ISIC to set up laboratory to test quality of indigenous implants
ISIC will collaborate with premier institutions such as IIT to develop the laboratory.
New Delhi: The Indian Spinal Injuries Centre (ISIC) will set up a laboratory to test the quality of implants to ensure that indigenous products meet global standards. ISIC will collaborate with premier institutions such as IIT to develop the laboratory, its medical director H S Chhabra said.
Implants developed in India often do not match up to international standards. There is no comprehensive implant testing laboratory in India now, he said at the inauguration of the 3rd International Conference on Clinical Orthopaedics and Spine Biomechanics.
"The implants developed in India do not go through the rigorous quality checks and we are largely dependent on imports for quality implants most of which are designed for Caucasian population and may not suit the Indian body types."
"We will collaborate with premier institutions such as IIT to develop this laboratory and ensure products complying with international standard. I thank the faculty members and engineers from India and abroad to help us set up this first-of-its-kind laboratory in India," Chhabra added.
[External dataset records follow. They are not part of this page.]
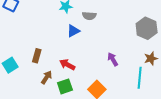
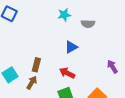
blue triangle: (73, 31) -> (71, 47), moved
brown arrow: (46, 77) -> (32, 83), moved

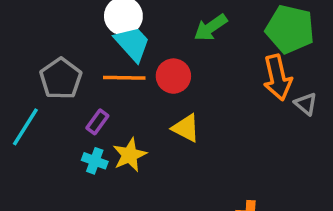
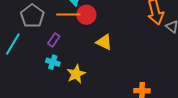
red circle: (173, 76) -> (86, 15), moved
yellow star: (130, 155) -> (76, 74), moved

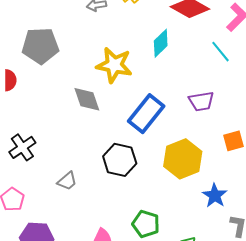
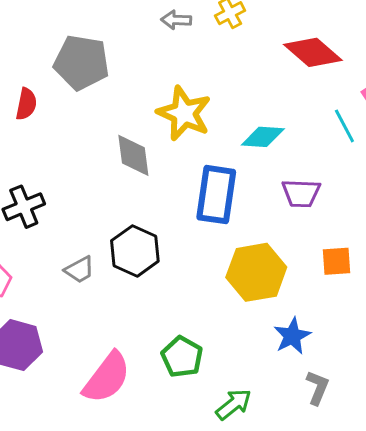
cyan diamond: (161, 43) -> (263, 137), moved, turned 36
blue rectangle: (146, 114) -> (216, 195), turned -42
black hexagon: (120, 160) -> (135, 251), moved

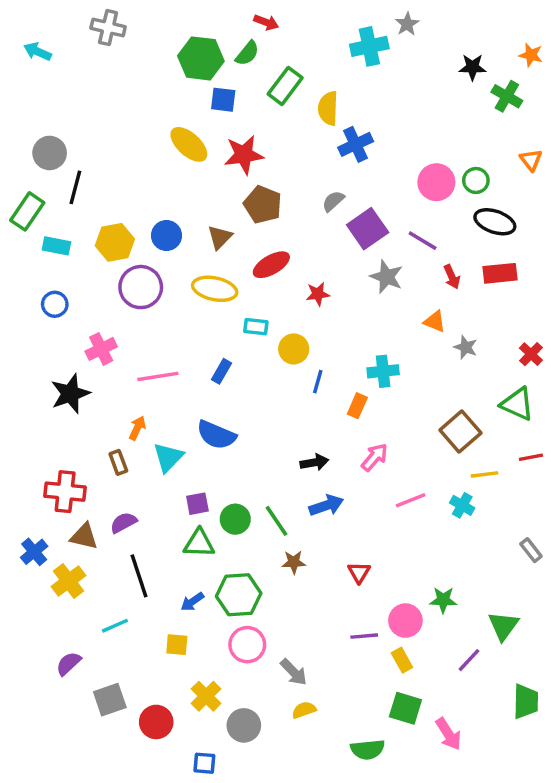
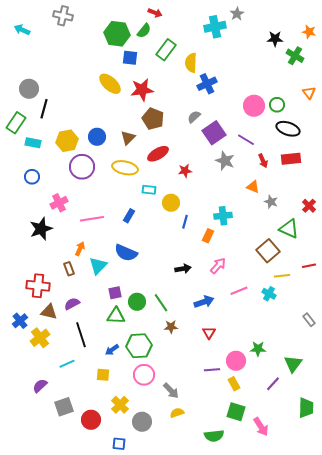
green triangle: (517, 404) -> (289, 229), moved
blue arrow: (326, 505) -> (204, 302), moved

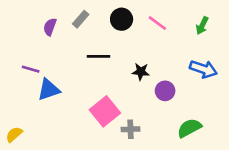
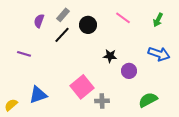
black circle: (122, 19) -> (88, 25), moved
black line: (99, 56) -> (62, 35), moved, turned -48
blue triangle: (49, 90) -> (38, 95), moved

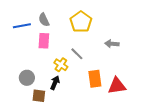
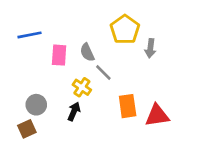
gray semicircle: (44, 20) -> (87, 52), moved
yellow pentagon: (81, 22) -> (125, 30), moved
gray arrow: (112, 44) -> (150, 48), moved, turned -88
brown square: (39, 96) -> (27, 129), moved, turned -32

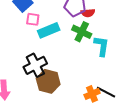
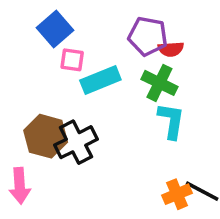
cyan L-shape: (102, 46) -> (171, 121), moved
brown hexagon: (48, 81) -> (46, 136), moved

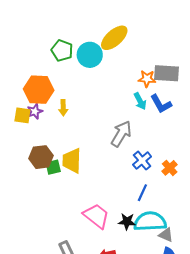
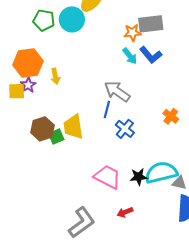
gray arrow: (121, 134) -> (117, 91), turned -76
blue cross: (142, 161) -> (125, 129), moved
blue line: (142, 193) -> (107, 109), moved

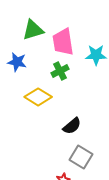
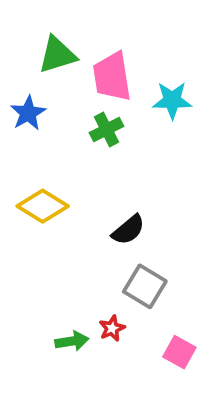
blue star: (17, 62) -> (28, 113), turned 30
yellow diamond: (38, 97) -> (43, 206), moved

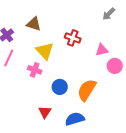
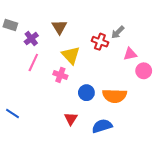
gray arrow: (109, 14) -> (118, 32), moved
brown triangle: (34, 24) -> (59, 27), turned 42
orange semicircle: (87, 90) -> (115, 96), turned -120

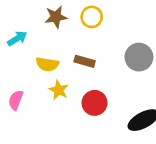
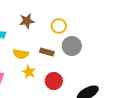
yellow circle: (92, 17) -> (59, 26), moved
gray circle: (139, 57) -> (72, 46), moved

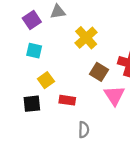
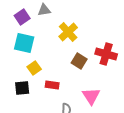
cyan square: (34, 51) -> (24, 43), size x1.5
pink triangle: (114, 95) -> (91, 96), moved

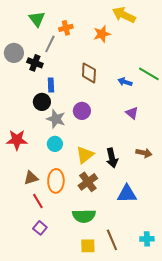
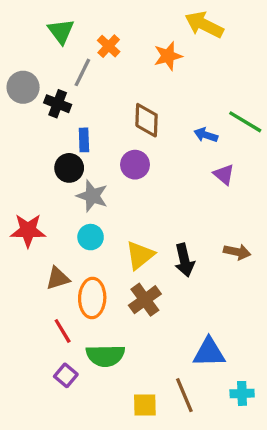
orange cross: (66, 28) -> (109, 46), turned -32
purple circle: (82, 111) -> (135, 165), moved
purple triangle: (132, 113) -> (224, 175), moved
brown triangle: (31, 178) -> (58, 278), moved
blue triangle: (127, 194) -> (209, 352), moved
green semicircle: (84, 216) -> (105, 356), moved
Medical fraternity converged at the inauguration of the three-day event emphasised the importance of artificial intelligence (AI) and technological advancement for customized products and better services, and hoped that the increasing importance of health care in election campaigns and overall political discourse will provide the necessary impetus.
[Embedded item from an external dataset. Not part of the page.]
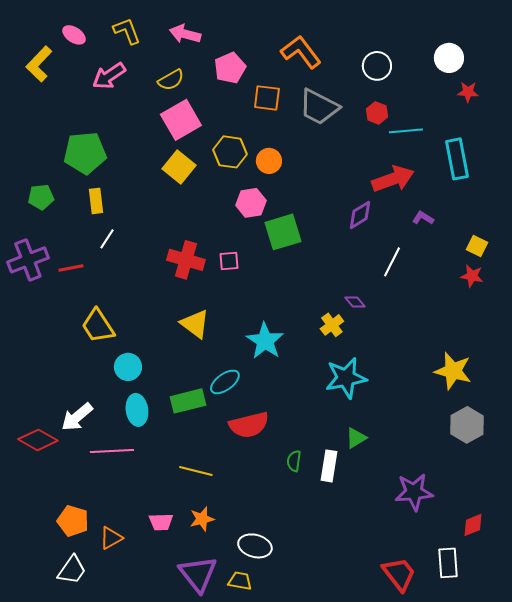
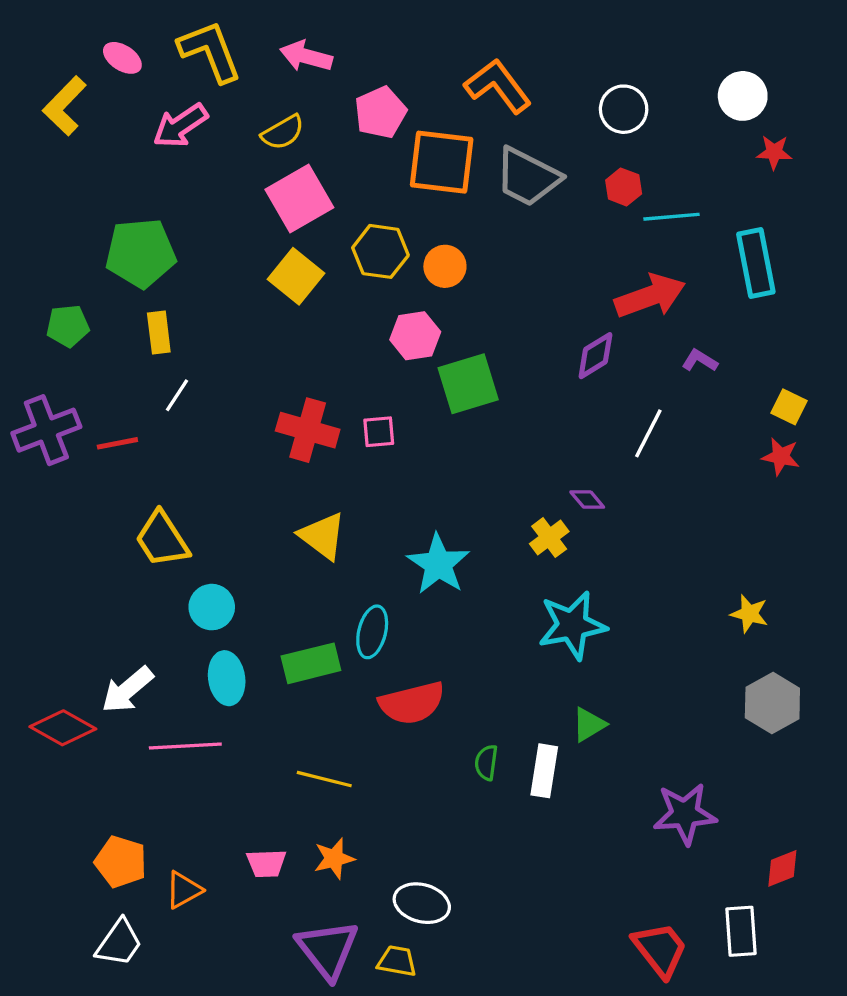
yellow L-shape: (127, 31) -> (210, 51), size x1.4
orange square: (267, 98) -> (442, 162), size x1.5
yellow star: (453, 371) -> (749, 614), size x0.6
cyan ellipse: (225, 382) -> (372, 632), turned -40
"The sustainable development goals (SDGs) have a social aspect and health care is at the heart of social development. If we look around the world, health has become an important issue in the election - elections in the US, the UK, Turkey, Japan and India have seen the focus on health care programmes.
"This creates great momentum for the development of the health care services and bringing more people with disability to the mainstream," says A K Mukherjee, Director General of Indian Spinal Injuries Centre, New Delhi.
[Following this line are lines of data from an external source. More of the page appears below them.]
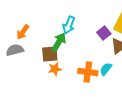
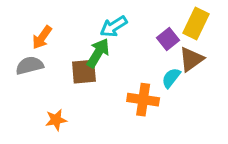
cyan arrow: (69, 25) -> (114, 27), turned 36
orange star: (55, 69) -> (56, 120), moved
cyan semicircle: (106, 69) -> (171, 78), moved

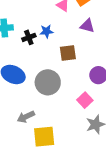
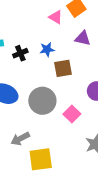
blue star: (47, 31) -> (47, 49), moved
pink square: (85, 100) -> (72, 114), moved

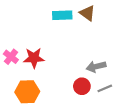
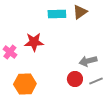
brown triangle: (87, 13) -> (80, 12), turned 49
red star: (34, 58) -> (34, 42), moved

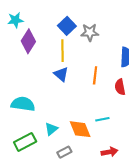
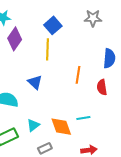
gray star: (90, 32) -> (93, 18), moved
blue triangle: (61, 74) -> (35, 82), moved

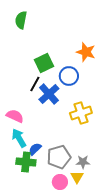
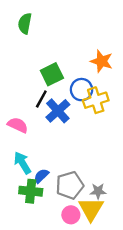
yellow cross: (81, 113) -> (96, 100), moved
pink semicircle: (15, 116) -> (18, 125), moved
yellow triangle: (77, 177) -> (91, 209), size x1.6

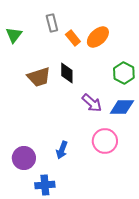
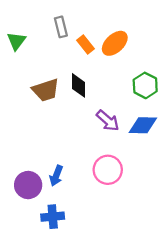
pink circle: (105, 141) -> (108, 170), moved
blue arrow: (62, 150) -> (56, 176), moved

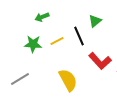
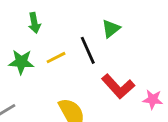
green arrow: (42, 17) -> (34, 23), turned -80

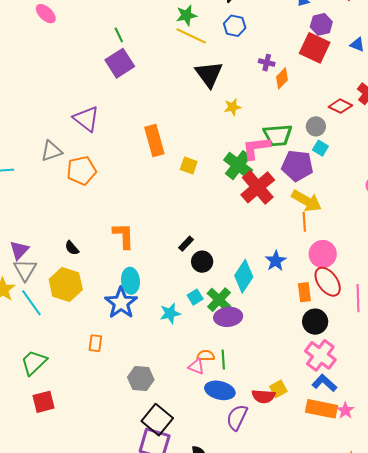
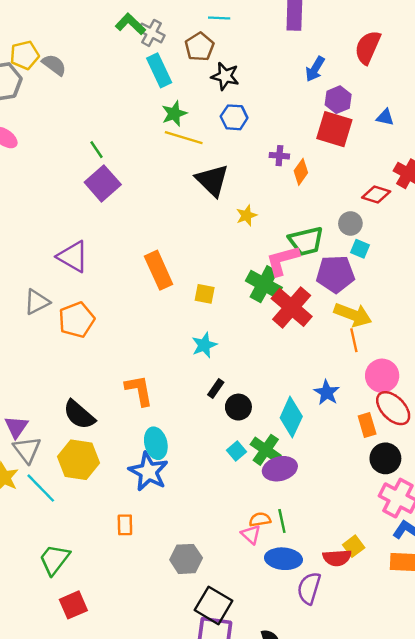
black semicircle: (72, 248) -> (79, 415), size x1.8
cyan star: (170, 313) -> (204, 345), moved
pink triangle: (196, 367) -> (251, 534), turned 30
"Artificial intelligence has become the new electricity. Our health care development is centred around technical development. Along with AI, technological development will play a very critical role in evolving evidence-based understanding. We got a National Healthcare Policy after 14 years and the NITI Aayog is developing a program on healthcare that is AI-based to a great extent.
"Biotech is another area that holds a lot of promise but developing its experimental side will need a lot of investment - by 2030, an estimated $ 6 trillion will be used for healthcare programmes, mainly due to the rapid spread of non-communicable diseases," Mukherjee said.
The three-day conference, organised as a collaboration between the Indian Spinal Injuries Centre (ISIC), the Indian Institute of Technology (IIT), Delhi, the Hamburg University of Technology (TUHH) and the University of Toledo, will be held till April 28.
Hailing the efforts of ISIC in setting up a biomechanics laboratory at the premises, Dr Patrick Kluger, an eminent spine surgeon from Germany, says, "Biomechanics laboratories and clinics remain disconnected, mostly. It is important that both biomechanics and clinics are available in one place for a better implementation of the new developments."